(EXTRACTED RECORDS)

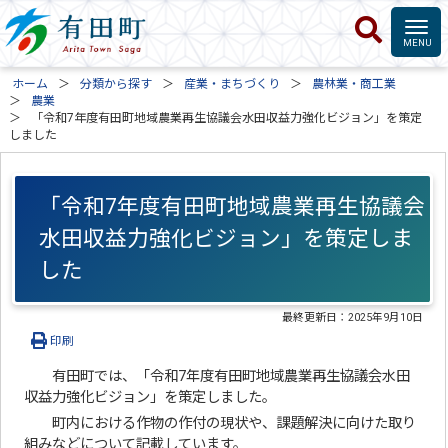
ホーム
分類から探す
産業・まちづくり
農林業・商工業
農業
「令和7年度有田町地域農業再生協議会水田収益力強化ビジョン」を策定
しました
「令和7年度有田町地域農業再生協議会
水田収益力強化ビジョン」を策定しま
した
最終更新日：
2025年9月10日
印刷
有田町では、「令和7年度有田町地域農業再生協議会水田
収益力強化ビジョン」を策定しました。
町内における作物の作付の現状や、課題解決に向けた取り
組みなどについて記載しています。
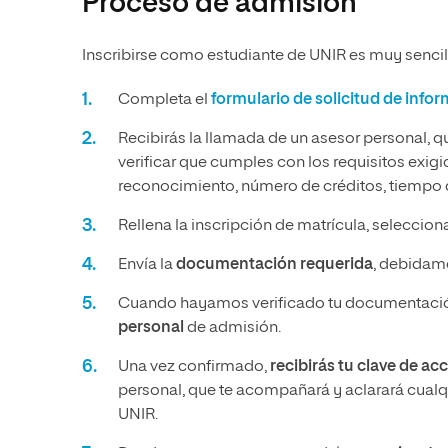
Proceso de admisión
Inscribirse como estudiante de UNIR es muy sencill
Completa el
formulario de solicitud de info
Recibirás la llamada de un asesor personal, q
verificar que cumples con los requisitos exig
reconocimiento, número de créditos, tiempo q
Rellena la inscripción de matrícula, seleccio
Envía la
documentación requerida
, debidame
Cuando hayamos verificado tu documentació
personal
de admisión.
Una vez confirmado,
recibirás tu clave de ac
personal, que te acompañará y aclarará cualqu
UNIR.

(End EXTRACTED RECORDS)

* [WORK INSTRUCTIONS]
Please copy the entries in full. Leave each image out.

* [WRITTEN ANSWER]
ホーム
分類から探す
産業・まちづくり
農林業・商工業
農業
「令和7年度有田町地域農業再生協議会水田収益力強化ビジョン」を策定
しました
「令和7年度有田町地域農業再生協議会
水田収益力強化ビジョン」を策定しま
した
最終更新日：
2025年9月10日
印刷
有田町では、「令和7年度有田町地域農業再生協議会水田
収益力強化ビジョン」を策定しました。
町内における作物の作付の現状や、課題解決に向けた取り
組みなどについて記載しています。
Proceso de admisión
Inscribirse como estudiante de UNIR es muy sencill
Completa el
formulario de solicitud de info
Recibirás la llamada de un asesor personal, q
verificar que cumples con los requisitos exig
reconocimiento, número de créditos, tiempo q
Rellena la inscripción de matrícula, seleccio
Envía la
documentación requerida
, debidame
Cuando hayamos verificado tu documentació
personal
de admisión.
Una vez confirmado,
recibirás tu clave de ac
personal, que te acompañará y aclarará cualqu
UNIR.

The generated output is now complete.